Jusque vers 1850, les vignerons se contentaient d’une maison d’habitation avec une grande pièce, une vinée, une cave, une petite remise. Ils avaient besoin de peu d’espace pour la construction de leur maison. Ce type de maison ne correspond plus pour la culture de céréales, nécessitant au moins un animal de trait, des abris pour les récoltes et le matériel agricole, des bâtiments pour abriter des animaux (poules, lapins, moutons, vaches laitières, mulet ou cheval) et stocker la nourriture des animaux, ce qui nécessite un espace au sol beaucoup plus vaste. L’expansion économique de la paysannerie sous Napoléon III favorise alors la construction de ces fermes typiques de forme grossièrement carrée. On comptait 185 exploitations agricoles plus ou moins importantes dans le village en 1892.

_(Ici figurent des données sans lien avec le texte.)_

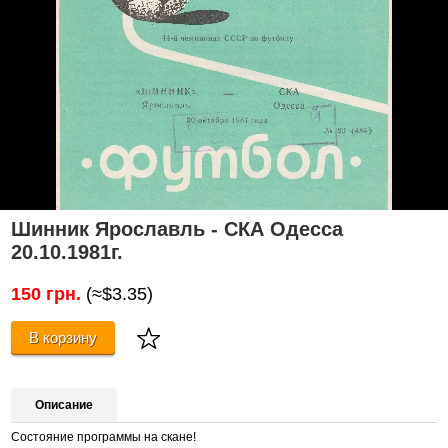
Шинник Ярославль - СКА Одесса
20.10.1981г.
150 грн.
(≈$3.35)
В корзину
Описание
Состояние программы на скане!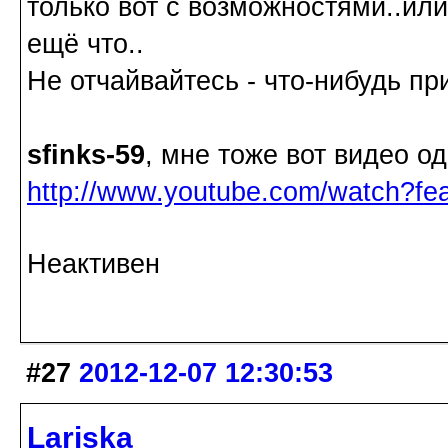
только вот с возможностями..или
ещё что..
Не отчайвайтесь - что-нибудь пр
sfinks-59
, мне тоже вот видео о
http://www.youtube.com/watch?
Неактивен
#27
2012-12-07 12:30:53
Lariska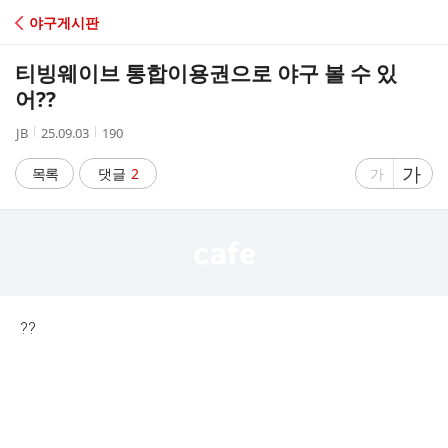
C
야구게시판
A
티빙웨이브 통합이용권으로 야구 볼 수 있
F
어??
작
작
조
JB
25.09.03
190
E
성
성
회
자
시
수
글
가
글
목록
댓글
2
가
간
자
자
크
크
기
기
크
작
게
게
??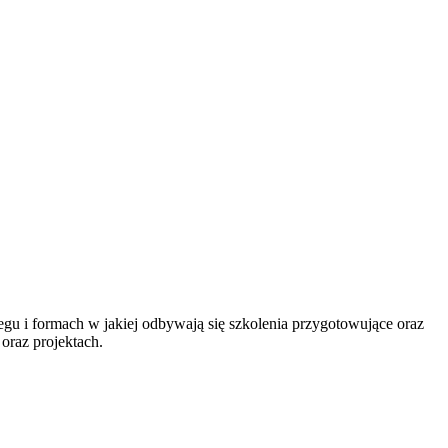
gu i formach w jakiej odbywają się szkolenia przygotowujące oraz
oraz projektach.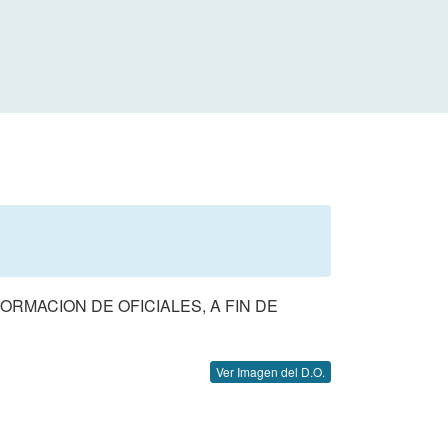
RMACION DE OFICIALES, A FIN DE
Ver Imagen del D.O.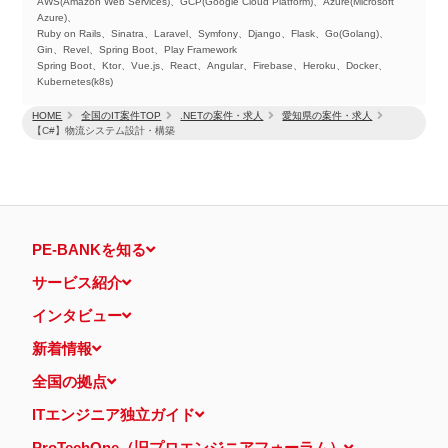
AWS(Amazon Web Services)、GCP(Google Cloud Platform)、Azure(Microsoft
Azure)、
Ruby on Rails、Sinatra、Laravel、Symfony、Django、Flask、Go(Golang)、
Gin、Revel、Spring Boot、Play Framework
Spring Boot、Ktor、Vue.js、React、Angular、Firebase、Heroku、Docker、
Kubernetes(k8s)
HOME
全国のIT案件TOP
.NETの案件・求人
愛知県の案件・求人
【C#】物流システム設計・構築
PE-BANKを知る
サービス紹介
インタビュー
新着情報
全国の拠点
ITエンジニア独立ガイド
ProTechOne（旧プロエンジニアフォーラム）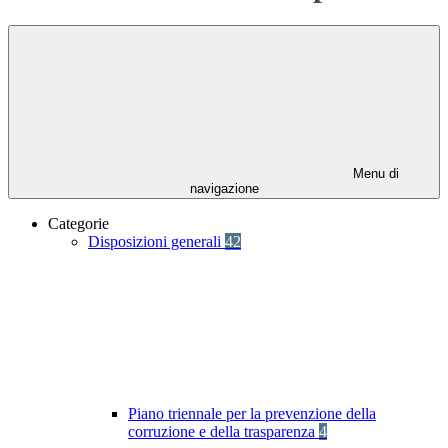
Menu di
navigazione
Categorie
Disposizioni generali
42
Piano triennale per la prevenzione della
corruzione e della trasparenza
4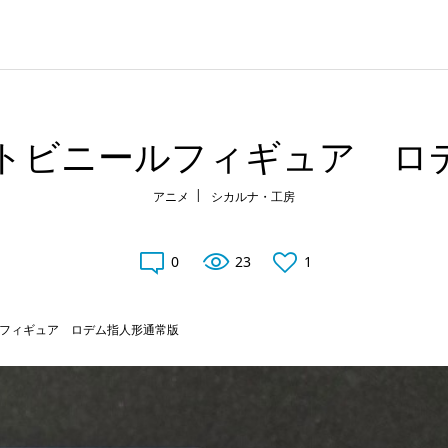
トビニールフィギュア ロ
アニメ
シカルナ・工房
0
23
1
フィギュア ロデム指人形通常版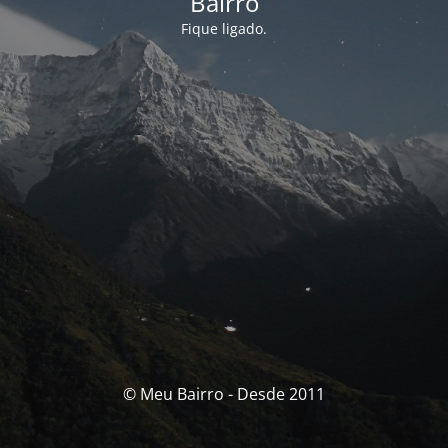
Bairro
Fique ligado.
© Meu Bairro - Desde 2011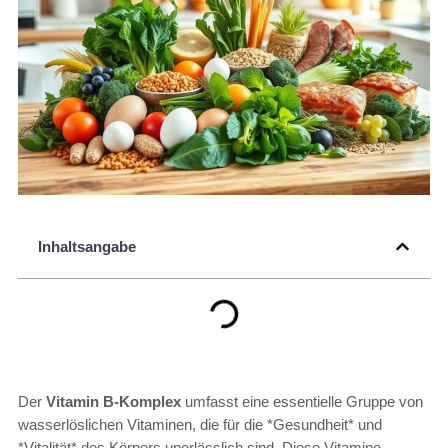
Inhaltsangabe
Der
Vitamin B-Komplex
umfasst eine essentielle Gruppe von
wasserlöslichen Vitaminen, die für die *Gesundheit* und
*Vitalität* des Körpers unerlässlich sind. Diese Vitamine,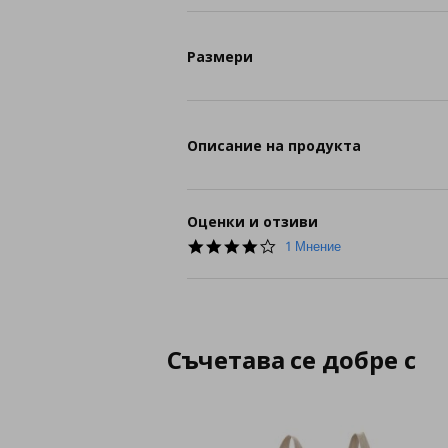
Размери
Описание на продукта
Оценки и отзиви
4.0
1 Мнение
star
rating
Съчетава се добре с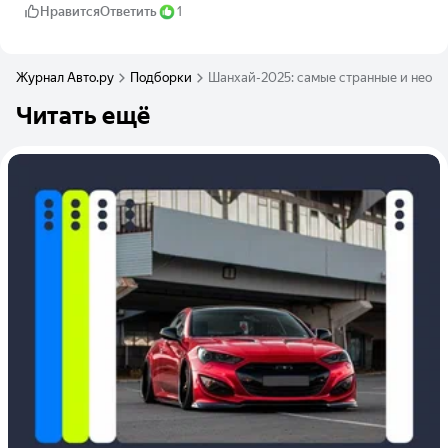
Нравится
Ответить
1
Журнал Авто.ру
Подборки
Шанхай-2025: самые странные и необы
Читать ещё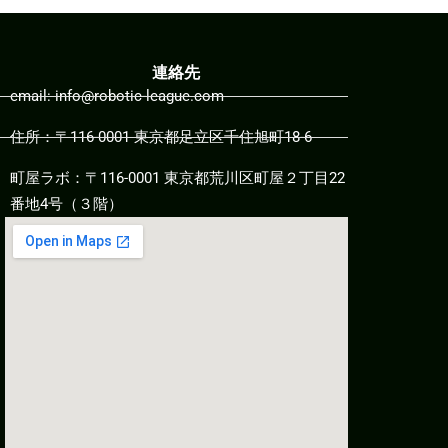
連絡先
email: info@robotic-league.com
住所：〒116-0001 東京都足立区千住旭町18-6
町屋ラボ：〒116-0001 東京都荒川区町屋２丁目22
番地4号（３階）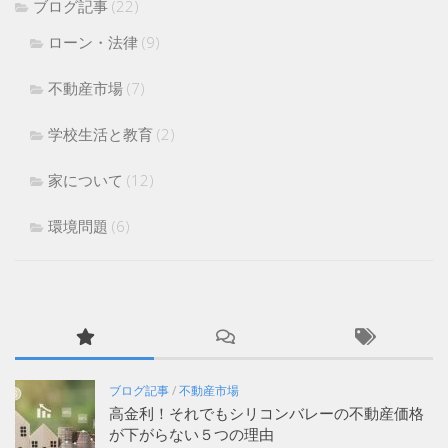
ブログ記事
(22)
ローン・法律
(9)
不動産市場
(7)
学校生活と教育
(2)
家について
(12)
環境問題
(6)
ブログ記事
/
不動産市場
高金利！それでもシリコンバレーの不動産価格
が下がらない５つの理由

Au 25 rue du Buisson, la situation un peu isolée, au bord d’une route et en bout du village, permet de bien comprendre l’architecture de ces fermes construites dans la seconde moitié du XIXème siècle. Des murs aveugles ferment l’enceinte de la ferme, sauf pour les fenêtres de la maison d’habitation donnant sur le jardin, à l’arrière de la maison. Le portail d’entrée, en bois, est très haut pour laisser passer les charrettes chargées de récoltes. La maison d’habitation comprend ses deux grandes pièces traditionnelles, une chambre et une cuisine, la remise à bois, la grange pour le matériel agricole (charrette, tombereau, charrue, semoir, faucheuse), l’étable, l’écurie, le toit à porcs, les clapiers, le poulailler et la cave. Tous ces bâtiments se développent autour de la cour dont une partie est occupée par le tas de fumier (sa grosseur indique l’importance de la ferme). Les récoltes sont stockées dans une partie de la grange et les nombreux greniers.
Deux constructions annexes, le four à pain et le puits viennent compléter cet
ensemble bâti, bien sûr, avec des matériaux locaux : le grès pour les bâtiments
principaux et la pierre calcaire ramassée dans les champs ; le tout couvert, non plus en paille, mais en tuiles fabriquées le plus souvent à la tuilerie de Bézanleu, distante de 18 kilomètres.
Sur le mur nord, tout près de la rue, il reste une plaque indicatrice toute rouillée où on distingue encore, en haut, l’inscription « Villiers-sous-Grez ». La suite est illisible. Des plaques identiques existaient sur la première maison de chacune des routes entrant dans le village.
Au bas du mur longeant la rue du Buisson, cherchez le rond de métal du relevé de nivellement général portant l’altitude de l’endroit : 82 mètres 70.